## [YOUR ASSIGNMENT]
Reproduce, unchanged, the lines between the one holding "Segment 'myocardium' →" and the last line of the records, including both ends, but no pictures.

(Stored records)

=== Section Start ===

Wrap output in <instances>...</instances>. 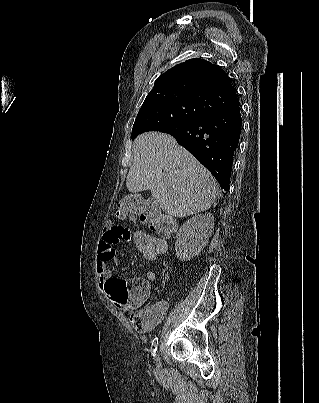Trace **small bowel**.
<instances>
[{"instance_id":"1","label":"small bowel","mask_w":319,"mask_h":403,"mask_svg":"<svg viewBox=\"0 0 319 403\" xmlns=\"http://www.w3.org/2000/svg\"><path fill=\"white\" fill-rule=\"evenodd\" d=\"M132 237L133 230L128 229L126 224H107L99 235L95 268L99 284L108 294L111 308L119 309L128 329H133L134 335H149L169 309L167 301L143 307L151 294V285H147V282L152 283L156 279V272L150 271L146 282L145 279H117L109 269V262L115 254H119L121 245H127V238Z\"/></svg>"}]
</instances>
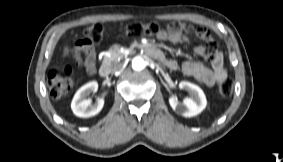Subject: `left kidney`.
<instances>
[{
  "label": "left kidney",
  "mask_w": 283,
  "mask_h": 162,
  "mask_svg": "<svg viewBox=\"0 0 283 162\" xmlns=\"http://www.w3.org/2000/svg\"><path fill=\"white\" fill-rule=\"evenodd\" d=\"M179 88L187 91L189 97L184 98L183 102H180L177 97L169 98V104L177 114L184 117H193L205 109L207 100L199 86L188 81H181Z\"/></svg>",
  "instance_id": "left-kidney-1"
}]
</instances>
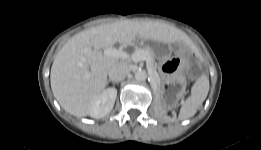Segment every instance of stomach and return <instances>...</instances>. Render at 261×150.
Wrapping results in <instances>:
<instances>
[{"instance_id":"0dacf381","label":"stomach","mask_w":261,"mask_h":150,"mask_svg":"<svg viewBox=\"0 0 261 150\" xmlns=\"http://www.w3.org/2000/svg\"><path fill=\"white\" fill-rule=\"evenodd\" d=\"M159 57V72L162 78L170 84H184L186 61L181 56L175 55L172 57H163L158 54V50L154 51Z\"/></svg>"}]
</instances>
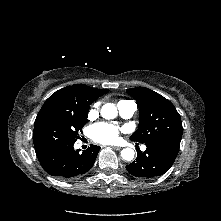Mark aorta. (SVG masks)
I'll list each match as a JSON object with an SVG mask.
<instances>
[{"label": "aorta", "instance_id": "aorta-1", "mask_svg": "<svg viewBox=\"0 0 221 221\" xmlns=\"http://www.w3.org/2000/svg\"><path fill=\"white\" fill-rule=\"evenodd\" d=\"M101 115L105 119H113L117 116V108L113 103H106L101 108ZM134 150L125 148L121 151V157L124 160L131 161L134 158Z\"/></svg>", "mask_w": 221, "mask_h": 221}]
</instances>
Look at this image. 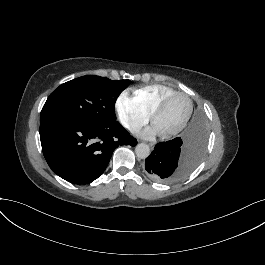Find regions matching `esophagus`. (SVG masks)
Wrapping results in <instances>:
<instances>
[{
  "label": "esophagus",
  "mask_w": 265,
  "mask_h": 265,
  "mask_svg": "<svg viewBox=\"0 0 265 265\" xmlns=\"http://www.w3.org/2000/svg\"><path fill=\"white\" fill-rule=\"evenodd\" d=\"M154 143H149V146L151 147V148H153L154 147Z\"/></svg>",
  "instance_id": "1"
}]
</instances>
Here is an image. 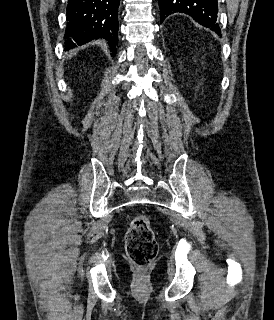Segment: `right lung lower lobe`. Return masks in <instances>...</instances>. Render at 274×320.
Returning <instances> with one entry per match:
<instances>
[{
	"label": "right lung lower lobe",
	"mask_w": 274,
	"mask_h": 320,
	"mask_svg": "<svg viewBox=\"0 0 274 320\" xmlns=\"http://www.w3.org/2000/svg\"><path fill=\"white\" fill-rule=\"evenodd\" d=\"M120 0H68L65 50L92 39L108 40L111 55L118 41V7Z\"/></svg>",
	"instance_id": "right-lung-lower-lobe-1"
}]
</instances>
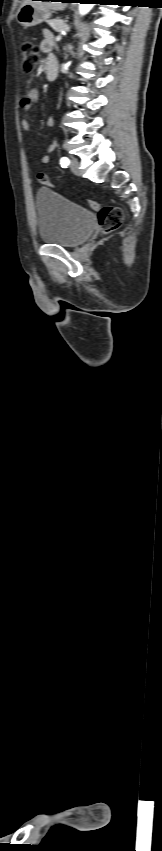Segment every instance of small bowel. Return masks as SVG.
I'll list each match as a JSON object with an SVG mask.
<instances>
[{"mask_svg":"<svg viewBox=\"0 0 162 851\" xmlns=\"http://www.w3.org/2000/svg\"><path fill=\"white\" fill-rule=\"evenodd\" d=\"M52 46H53V38H52V35H51V33H50V32L45 31V33H44V39H43V40H42V42H41V49H42V51H44V52H49V51L52 49ZM48 58H55V56L50 55ZM48 58H47V59H48ZM47 59H46V60H47ZM55 59H56V58H55ZM37 100H38V91H37L36 89H34V88L29 87V88L27 89V91H26L25 95H24V96H23V98L21 99L20 106H21L22 110H24V111H30V110H31V108H32V106H33V104H34L35 102H37ZM53 123H54V118H53V117L49 118V119L47 120V122H46L47 126H51V125H53ZM21 127H22V129H23L24 131H26V132H29V131H30V121H29V119H28V118H23V119H22V121H21ZM55 147H56V142H55V141H53V142H52V143L48 146L47 151L50 153V152H52V151L55 149ZM41 162H42L43 164H48V163L50 162V157H49V155H47V154H46V155H43V156H42V158H41Z\"/></svg>","mask_w":162,"mask_h":851,"instance_id":"small-bowel-1","label":"small bowel"}]
</instances>
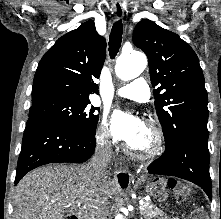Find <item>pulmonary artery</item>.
<instances>
[{"instance_id": "pulmonary-artery-1", "label": "pulmonary artery", "mask_w": 221, "mask_h": 219, "mask_svg": "<svg viewBox=\"0 0 221 219\" xmlns=\"http://www.w3.org/2000/svg\"><path fill=\"white\" fill-rule=\"evenodd\" d=\"M116 95L135 100L138 102H147L150 97V91L143 78H135L131 83L116 89Z\"/></svg>"}]
</instances>
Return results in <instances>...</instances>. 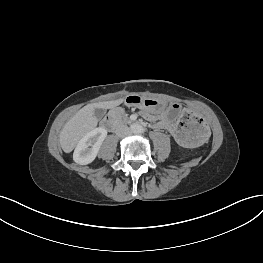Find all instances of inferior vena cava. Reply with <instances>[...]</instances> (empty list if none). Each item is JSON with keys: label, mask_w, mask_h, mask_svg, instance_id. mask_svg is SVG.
<instances>
[{"label": "inferior vena cava", "mask_w": 263, "mask_h": 263, "mask_svg": "<svg viewBox=\"0 0 263 263\" xmlns=\"http://www.w3.org/2000/svg\"><path fill=\"white\" fill-rule=\"evenodd\" d=\"M115 132L119 137H125L131 133L130 128L127 125L118 126Z\"/></svg>", "instance_id": "obj_1"}]
</instances>
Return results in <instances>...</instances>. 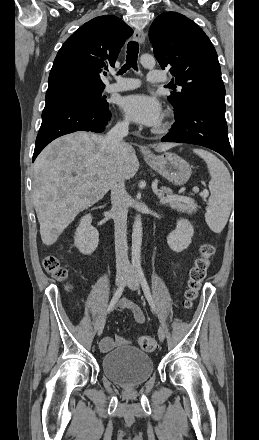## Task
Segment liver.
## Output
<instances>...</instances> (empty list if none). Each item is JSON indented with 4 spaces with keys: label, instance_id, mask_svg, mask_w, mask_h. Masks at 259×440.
<instances>
[{
    "label": "liver",
    "instance_id": "obj_1",
    "mask_svg": "<svg viewBox=\"0 0 259 440\" xmlns=\"http://www.w3.org/2000/svg\"><path fill=\"white\" fill-rule=\"evenodd\" d=\"M175 145L159 143L157 152ZM115 155L99 134L79 131L51 142L33 166V205L42 242L53 245L64 229L83 210L101 200L110 189ZM124 180L139 169L134 148L127 144L119 165Z\"/></svg>",
    "mask_w": 259,
    "mask_h": 440
}]
</instances>
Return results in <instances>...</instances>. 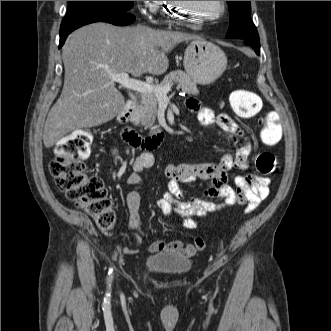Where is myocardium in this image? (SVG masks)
<instances>
[{"mask_svg": "<svg viewBox=\"0 0 331 331\" xmlns=\"http://www.w3.org/2000/svg\"><path fill=\"white\" fill-rule=\"evenodd\" d=\"M175 5H177L178 7H176L175 9H172L170 16L176 23L183 24V25H198V24L212 21L214 19H217V18H220L221 16H223L225 9H226L225 1H219V10L215 15H212V16L206 17V18H199L196 21V20L186 17L187 13L184 12L186 10V8L188 7L186 1H175Z\"/></svg>", "mask_w": 331, "mask_h": 331, "instance_id": "myocardium-1", "label": "myocardium"}]
</instances>
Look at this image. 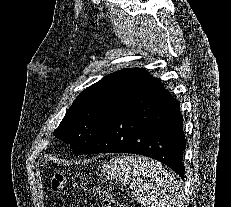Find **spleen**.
I'll return each mask as SVG.
<instances>
[{
	"mask_svg": "<svg viewBox=\"0 0 231 207\" xmlns=\"http://www.w3.org/2000/svg\"><path fill=\"white\" fill-rule=\"evenodd\" d=\"M106 178L129 184L131 196L142 206L174 207L182 202L180 186L159 162L143 156H117L102 165Z\"/></svg>",
	"mask_w": 231,
	"mask_h": 207,
	"instance_id": "3e777b00",
	"label": "spleen"
}]
</instances>
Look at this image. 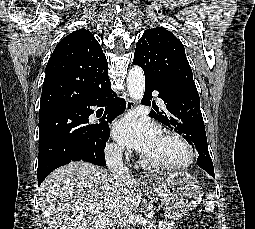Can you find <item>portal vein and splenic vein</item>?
<instances>
[{
  "label": "portal vein and splenic vein",
  "instance_id": "obj_1",
  "mask_svg": "<svg viewBox=\"0 0 255 229\" xmlns=\"http://www.w3.org/2000/svg\"><path fill=\"white\" fill-rule=\"evenodd\" d=\"M163 224V222H159V226H161Z\"/></svg>",
  "mask_w": 255,
  "mask_h": 229
}]
</instances>
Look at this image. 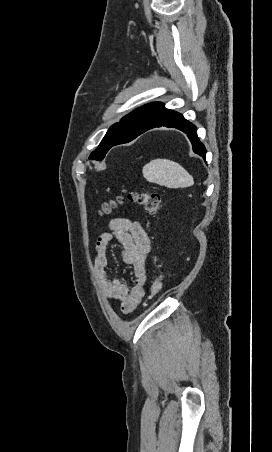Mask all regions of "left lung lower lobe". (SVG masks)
I'll list each match as a JSON object with an SVG mask.
<instances>
[{"instance_id":"obj_1","label":"left lung lower lobe","mask_w":272,"mask_h":452,"mask_svg":"<svg viewBox=\"0 0 272 452\" xmlns=\"http://www.w3.org/2000/svg\"><path fill=\"white\" fill-rule=\"evenodd\" d=\"M156 127L177 128L181 130L182 132L187 134L189 140L192 143L193 151L205 159L206 149L197 136V129L195 125L187 121L180 113L163 108V110L159 113V115L156 117L151 126L147 128L144 132ZM142 133H139L137 136H139ZM137 136L117 140L114 142L113 146L130 142Z\"/></svg>"}]
</instances>
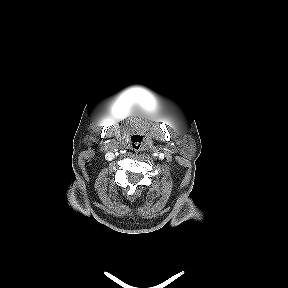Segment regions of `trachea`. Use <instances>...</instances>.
Wrapping results in <instances>:
<instances>
[{
    "label": "trachea",
    "mask_w": 288,
    "mask_h": 288,
    "mask_svg": "<svg viewBox=\"0 0 288 288\" xmlns=\"http://www.w3.org/2000/svg\"><path fill=\"white\" fill-rule=\"evenodd\" d=\"M131 143H132V147H133L135 150L140 149V147H141V140H137V139H135V137H132Z\"/></svg>",
    "instance_id": "3493384b"
}]
</instances>
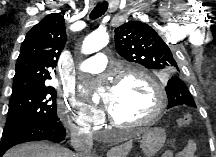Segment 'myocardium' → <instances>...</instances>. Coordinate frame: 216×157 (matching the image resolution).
Returning <instances> with one entry per match:
<instances>
[{
    "label": "myocardium",
    "mask_w": 216,
    "mask_h": 157,
    "mask_svg": "<svg viewBox=\"0 0 216 157\" xmlns=\"http://www.w3.org/2000/svg\"><path fill=\"white\" fill-rule=\"evenodd\" d=\"M129 77L141 79L149 85V87L151 88L155 96V106L153 110L146 118L134 122L120 121L116 119L110 112L108 114V118L112 124L118 126L139 127V126L149 125L155 122L159 118V116L161 115V113L166 107L167 101H166L164 91L161 85L151 75H149L146 71H144L141 68H131L126 70L122 74L118 75L115 79V86L120 85L125 79Z\"/></svg>",
    "instance_id": "obj_1"
}]
</instances>
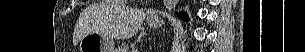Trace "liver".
Returning <instances> with one entry per match:
<instances>
[{"mask_svg":"<svg viewBox=\"0 0 305 52\" xmlns=\"http://www.w3.org/2000/svg\"><path fill=\"white\" fill-rule=\"evenodd\" d=\"M144 18L145 13L142 10L130 8L121 4L120 1H115L111 6L110 23L107 30L91 28L89 21L85 20L82 25L76 26L73 43L77 45L84 35L93 32H100L114 39H129L138 32Z\"/></svg>","mask_w":305,"mask_h":52,"instance_id":"1","label":"liver"}]
</instances>
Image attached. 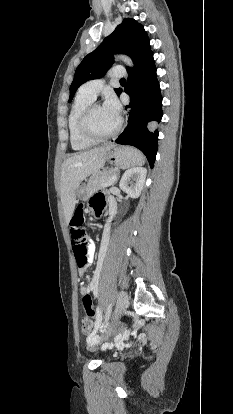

=== Section End ===

## [EXERCISE SOLUTION]
Segment 'myocardium' → <instances>...</instances>. Coordinate frame: 216×157 (matching the image resolution).
Returning <instances> with one entry per match:
<instances>
[{
    "label": "myocardium",
    "mask_w": 216,
    "mask_h": 157,
    "mask_svg": "<svg viewBox=\"0 0 216 157\" xmlns=\"http://www.w3.org/2000/svg\"><path fill=\"white\" fill-rule=\"evenodd\" d=\"M129 77L141 79L149 85V87L151 88L155 96V106L153 110L146 118L134 122L120 121L116 119L110 112L108 114V118L112 124L118 126L139 127V126L149 125L155 122L159 118V116L161 115V113L166 107L167 101H166L164 91L161 85L151 75H149L146 71H144L141 68H131L126 70L122 74L118 75L115 79V86L120 85L125 79Z\"/></svg>",
    "instance_id": "obj_1"
}]
</instances>
Trace "liver".
Returning <instances> with one entry per match:
<instances>
[{"mask_svg":"<svg viewBox=\"0 0 305 52\" xmlns=\"http://www.w3.org/2000/svg\"><path fill=\"white\" fill-rule=\"evenodd\" d=\"M144 18L145 13L142 10L130 8L121 4L120 1H115L111 6L110 23L107 30L91 28L89 21L85 20L82 25L76 26L73 43L77 45L84 35L93 32H100L114 39H129L138 32Z\"/></svg>","mask_w":305,"mask_h":52,"instance_id":"1","label":"liver"}]
</instances>
Image attached. 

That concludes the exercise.